As we are working on a text editing application, that supports OpenType features for the text.
While the user is typing inside a paragraph we must do Re-analysis of the surrounding text cause of this change so the OpenType can be updated.
We want to Re-analysis as less text as we can, so the program will be fast and light. We do not want, and do not need to do all paragraph analysis again.
We will be glad to have your smart opinion on this issue - what is the less sequence of text that we must analyze according to the look behind or look ahead of the OpenType. What is the Maximum of text that open type can catch.    
  
Tagged:

Comments

  • Well, it can’t go past a line-ending, so there’s that. Many apps choose to break the text runs that are subject to such analysis at word boundaries, which would also impose some fluid but tending-to-be-low limits.

    I am not aware of any specific limitation other than those. I suspect there are some sorts of limits in each implementation of OpenType support (e.g. in Harfbuzz, Adobe’s CoolType, Microsoft’s DirectWrite, etcetera).
  • The following document describes how text should be broken up into glyph runs:

    https://docs.microsoft.com/en-ca/typography/opentype/processing-part1
  • There is no practical limit on the maximum number of glyphs to process. (Other than the intrinsic property of the OpenType specifications which does not allow certain lists to exceed 32,768 elements. But a substitution can have multiple lists, for example in lookaround constructions.)

    The documentation André points to notes that the longest possible sequence would be
    [...] normally a maximum of one line in length and consists of a text string formatted in a single font at a particular size, in a single direction, in a particular script and a particular language system.

    and all desired carry-over effects to next lines (or, as it happens, preceding ones) should be handled by the layout software.

    If this influences your software design then you need to re-think it. Until now, I've found all OpenType substitutions and positioning can be implemented with a basic linked list of glyphs. This linked list needs only be generated once per line (actually, per text run – see above) to display it.

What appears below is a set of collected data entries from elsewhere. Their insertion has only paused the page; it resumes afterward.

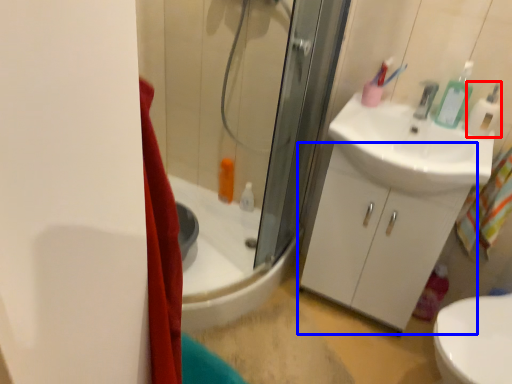 Question: Among these objects, which one is farthest to the camera, soap dispenser (highlighted by a red box) or bathroom cabinet (highlighted by a blue box)?

Choices:
 (A) soap dispenser
 (B) bathroom cabinet

Answer: (B) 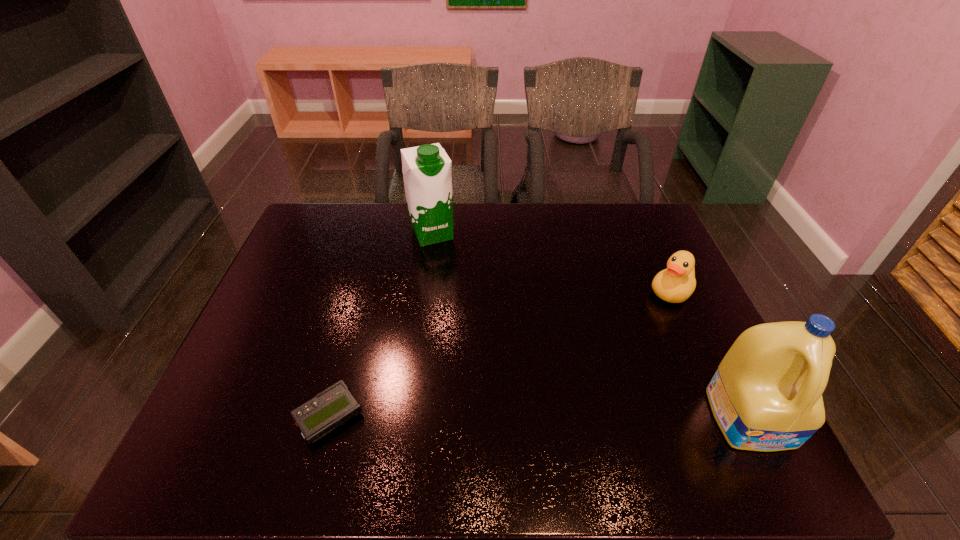 Where is `vacant area that lies between the second shortest object and the detergent`? The height and width of the screenshot is (540, 960). vacant area that lies between the second shortest object and the detergent is located at coordinates (711, 355).

Where is `blank region between the second farthest object and the soya milk`? This screenshot has width=960, height=540. blank region between the second farthest object and the soya milk is located at coordinates (552, 262).

Image resolution: width=960 pixels, height=540 pixels. Identify the location of empty space between the beeper and the second shortest object. (500, 354).

Locate an element on the screen. The image size is (960, 540). vacant space that's between the beeper and the detergent is located at coordinates click(540, 417).

This screenshot has width=960, height=540. Find the location of `free space between the duck and the soya milk`. free space between the duck and the soya milk is located at coordinates (552, 262).

Locate an element on the screen. unoccupied position between the farthest object and the beeper is located at coordinates pos(381,325).

Identify the location of vacant space that is in between the shortest object and the soya milk. [x=381, y=325].

Locate an element on the screen. object that can be found as the second closest to the leftmost object is located at coordinates (766, 395).

Identify which object is the closest to the shortest object. Please provide its 2D coordinates. Your answer should be formatted as a tuple, i.e. [(x, y)], where the tuple contains the x and y coordinates of a point satisfying the conditions above.

[(427, 174)]

Image resolution: width=960 pixels, height=540 pixels. What are the coordinates of `vacant position in the image that satisfies the following two spatial constraints: 1. on the back side of the beeper; 2. on the right side of the third nearest object` in the screenshot? It's located at (364, 292). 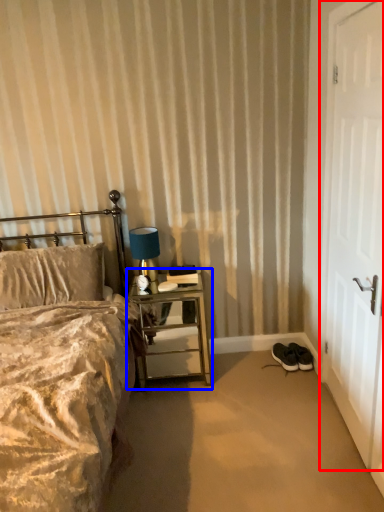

And if you're afraid this might take too long, you can cache the resulting glyph sequence.

    If a user edits the paragraph, you need to start from scratch: calculate line breaks, provide justification, and re-process any OpenType instructions. It'd be a bad idea to cache "intermediate" steps inside a single glyph run. You cannot know in advance how far back or ahead the effects of a Contextual substitution is going to reach – other than, per definition, it cannot reach beyond the current text run.

  • Yeshurun Kubi
    Yeshurun Kubi Posts: 14
    edited September 2019
    @Khaled Hosny thanks for that interesting issue on GitHub.
    It is a real 'DEEP' level of talking there, and could not figure out at last if HarfBuzz does have a clear method for that - when do we need to reshape the text after typing.

    Though we thought about some solution that looks like a better and safer way to check this.
    See this post on stack: Here
  • In theory, ∞. You can easily write a GSUB that changes the entire line's visuals with only one keystroke.
  • You are probably pre-maturely optimizing here. Shaping is not usually that slow, even for relatively big paragraphs.
    Shaping a filewith 20574 words (one per line), using hb-shape utility from HarfBuzz with a relatively complex Arabic font takes less than half a second on my system, which includes loading the font and all the setup required to use the font for the first time.

  • Thank you all - it is a great help.  :)
    Our application can not afford re-shaping a whole paragraph, for a major part of text that the program needs to handle with, is arranged as just one paragraph. Large text file in one paragraph.
    So we are trying to find the best way to deal with that.
    TypeDrawers is probably not the place to talk about it.